Dev Log: Cursor-Inspired ArXiv Research Tool

I’ve been trying to get back into reading research papers, but it’s been years since my linear algebra classes. Every paper feels like it’s written in a foreign language. So I built a tool to help me (and hopefully others) understand them better.

The Problem

ArXiv papers are dense. You’re reading along, following the introduction, then BAM - you hit a wall of equations and terminology that assumes you remember your graduate-level math.

The traditional approach: Open 15 Wikipedia tabs, lose context, forget why you were reading the paper in the first place.

The Inspiration

I’ve been using Cursor for coding, and their CMD+K feature is brilliant. Select some code, hit the shortcut, and get an AI explanation in context.

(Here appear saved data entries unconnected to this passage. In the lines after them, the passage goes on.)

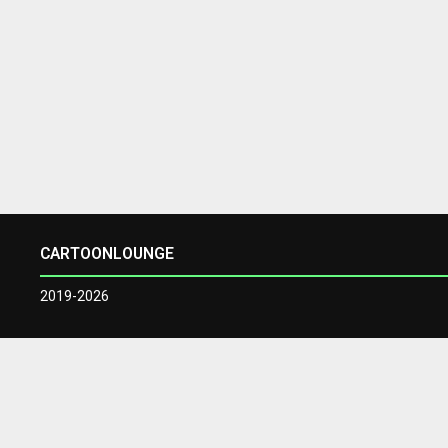
CARTOONLOUNGE
2019-2026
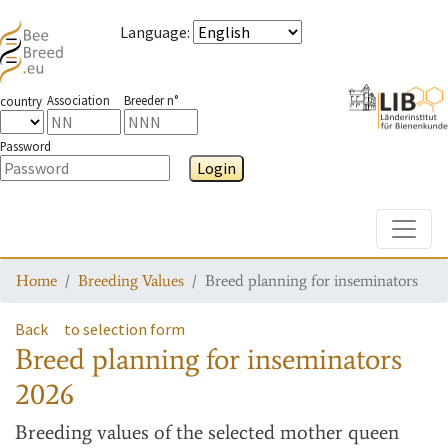
Language
:
Association
Breeder n°
country
Password
Login
Toggle
Home
Breeding Values
Breed planning for inseminators
Back
to selection form
Breed planning for inseminators
2026
Breeding values
of the selected mother queen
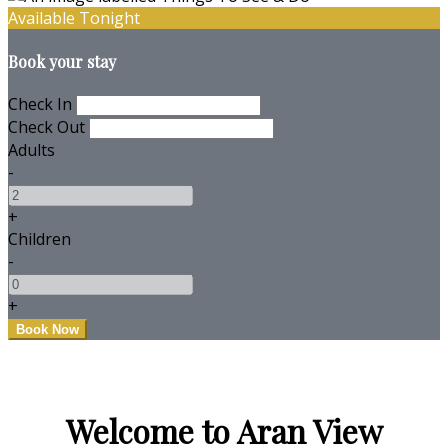
Available Tonight
Book your stay
Check In
Check Out
Adults
-
+
Children
-
+
Welcome to Aran View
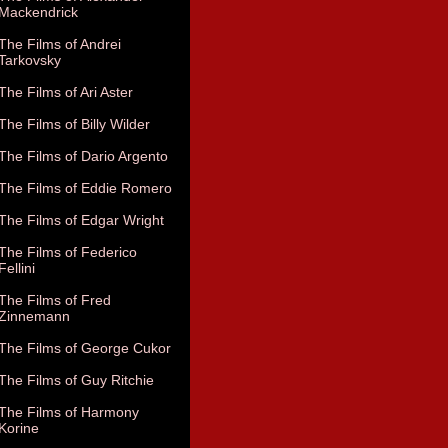
Mackendrick
The Films of Andrei
Tarkovsky
The Films of Ari Aster
The Films of Billy Wilder
The Films of Dario Argento
The Films of Eddie Romero
The Films of Edgar Wright
The Films of Federico
Fellini
The Films of Fred
Zinnemann
The Films of George Cukor
The Films of Guy Ritchie
The Films of Harmony
Korine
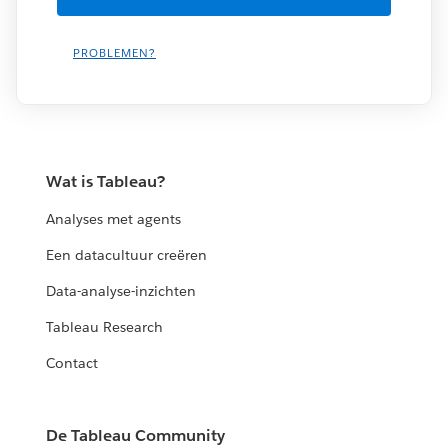
PROBLEMEN?
Wat is Tableau?
Analyses met agents
Een datacultuur creëren
Data-analyse-inzichten
Tableau Research
Contact
De Tableau Community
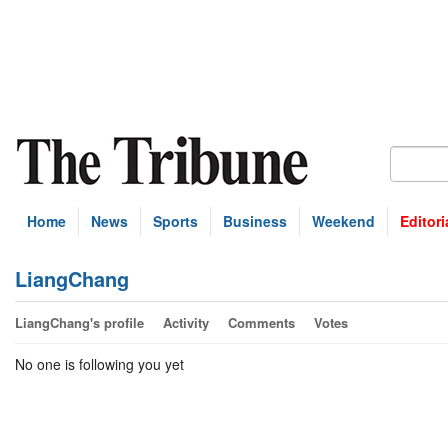
Home
News
Sports
Business
Weekend
Editori
LiangChang
LiangChang's profile
Activity
Comments
Votes
No one is following you yet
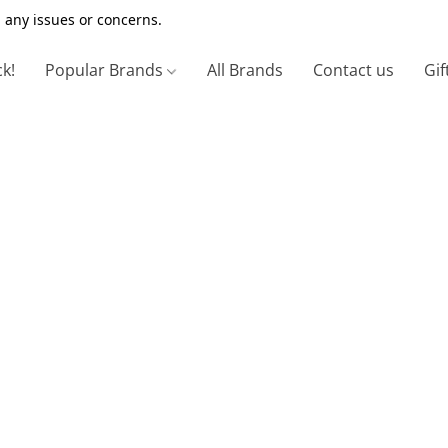
 any issues or concerns.
ck!
Popular Brands
All Brands
Contact us
Gif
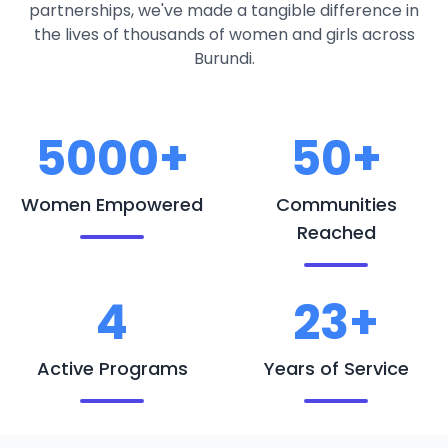
partnerships, we've made a tangible difference in
the lives of thousands of women and girls across
Burundi.
5000+
50+
Women Empowered
Communities
Reached
4
23+
Active Programs
Years of Service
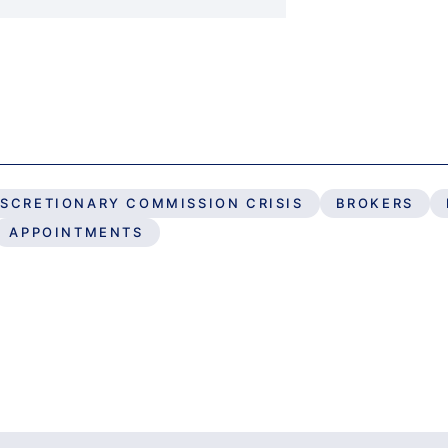
ISCRETIONARY COMMISSION CRISIS
BROKERS
APPOINTMENTS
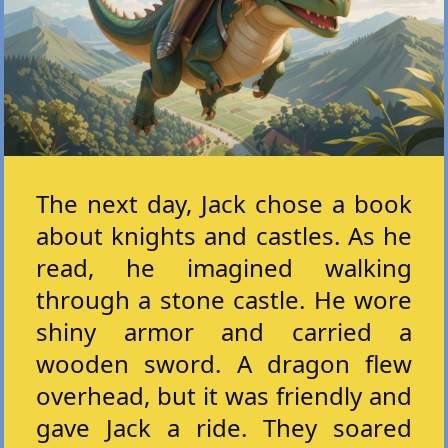
The next day, Jack chose a book
about knights and castles. As he
read, he imagined walking
through a stone castle. He wore
shiny armor and carried a
wooden sword. A dragon flew
overhead, but it was friendly and
gave Jack a ride. They soared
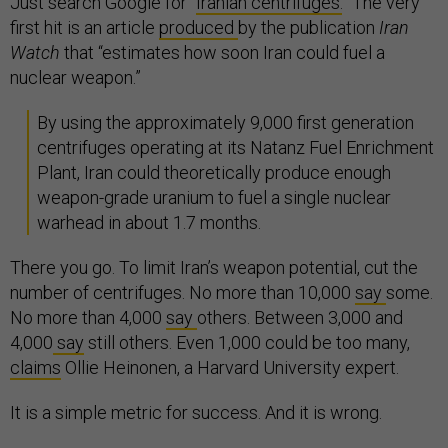
Just search Google for “
Iranian centrifuges.
” The very
first hit is an article
produced
by the publication
Iran
Watch
that “estimates how soon Iran could fuel a
nuclear weapon.”
By using the approximately 9,000 first generation
centrifuges operating at its Natanz Fuel Enrichment
Plant, Iran could theoretically produce enough
weapon-grade uranium to fuel a single nuclear
warhead in about 1.7 months.
There you go. To limit Iran’s weapon potential, cut the
number of centrifuges. No more than 10,000
say
some.
No more than 4,000
say
others. Between 3,000 and
4,000
say
still others. Even 1,000 could be too many,
claims
Ollie Heinonen, a Harvard University expert.
It is a simple metric for success. And it is wrong.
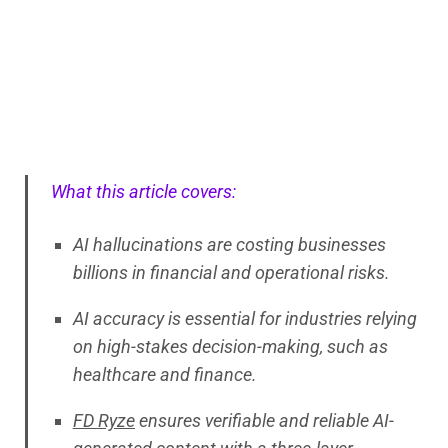
What this article covers:
AI hallucinations are costing businesses
billions in financial and operational risks.
AI accuracy is essential for industries relying
on high-stakes decision-making, such as
healthcare and finance.
FD Ryze
ensures verifiable and reliable AI-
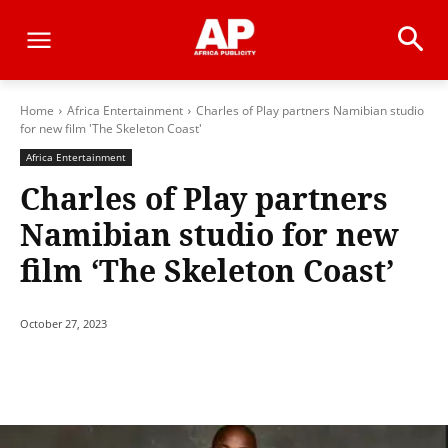
Home
Africa Entertainment
Charles of Play partners Namibian studio
for new film 'The Skeleton Coast'
Africa Entertainment
Charles of Play partners
Namibian studio for new
film ‘The Skeleton Coast’
October 27, 2023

Why not do the same for research papers?

Synthetic Trail

That’s the placeholder name for now. Here’s how it works:

  1. Find an ArXiv paper you want to read
  2. Open the HTML version (not PDF)
  3. Prepend r.apurn.com/ to the URL
  4. Select any confusing text
  5. Hit CMD+Shift+L
  6. Get an explanation that knows the paper’s context

The Technical Approach

The implementation is surprisingly straightforward:

// Listen for text selection
document.addEventListener('mouseup', () => {
  const selection = window.getSelection()
  if (selection.toString().length > 0) {
    currentSelection = selection.toString()
  }
})

// Listen for keyboard shortcut
document.addEventListener('keydown', (e) => {
  if (e.metaKey && e.shiftKey && e.key === 'l') {
    explainSelection(currentSelection)
  }
})

The magic happens in explainSelection(). It:

  1. Grabs the selected text
  2. Adds context from surrounding paragraphs
  3. Includes the paper title and abstract
  4. Sends to GPT-4 with a prompt optimized for academic explanations

The Context Window

The key insight: Don’t just explain the selected text. Include:

  • The paragraph it’s from
  • The section heading
  • The paper’s abstract
  • Previously explained terms from this session

This way, when you select “We use a VAE to…”, the AI knows what paper you’re reading and can explain VAE in that specific context.

Current Features

Smart Explanations

The AI adjusts its explanation based on what you select:

  • Equations: Step-by-step breakdown
  • Terms: Definition + how it’s used in this paper
  • Paragraphs: Plain English summary
  • Citations: What the referenced paper contributes

Session Memory

Each paper gets its own context. Previously explained terms are remembered, so explanations get more sophisticated as you read.

Future Plans

Local Storage

Currently, explanations vanish when you refresh. Planning to store chat history by ArXiv ID:

localStorage.setItem(`arxiv_${paperId}`, JSON.stringify(explanations))

Authentication

Considering Google OAuth so your reading history follows you across devices. Privacy-first though - all data stays client-side unless you explicitly sync.

Annotations

Thinking about letting users highlight and annotate papers, Genius-style. Build up a personal knowledge base of paper notes.

Paper Graph

Every paper cites others. What if you could visualize the citation graph and see explanations for how papers connect?

Technical Challenges

CORS

ArXiv doesn’t set CORS headers, so I had to proxy requests. Adds latency but it works.

LaTeX Rendering

ArXiv HTML has LaTeX equations as images. Extracting the actual math for better explanations is tricky.

Rate Limits

OpenAI rate limits are real. Implemented caching and request queuing to avoid hitting them.

Why This Matters

Academic papers are humanity’s knowledge repository, but they’re locked behind jargon. If we can lower the barrier to entry, more people can learn from and contribute to research.

I’ve already used it to finally understand a paper on transformer architectures that’s been in my reading list for months.

Try It

It’s live at r.apurn.com. Just prepend any ArXiv HTML URL.

Fair warning: It’s still rough. Sometimes the explanations are too verbose. Sometimes they miss nuance. But it’s already helpful enough that I use it daily.

The Code

Thinking about open-sourcing it. The core is just:

  • A Chrome extension for the keyboard shortcuts
  • A simple proxy server
  • OpenAI API calls
  • Some JavaScript glue

If there’s interest, I’ll clean it up and put it on GitHub.


The goal isn’t to replace deep understanding. It’s to help you build it. Sometimes you just need someone to explain that one concept that’s blocking everything else.

That’s what Synthetic Trail tries to be - your patient study buddy who never judges you for forgetting what an eigenvalue is.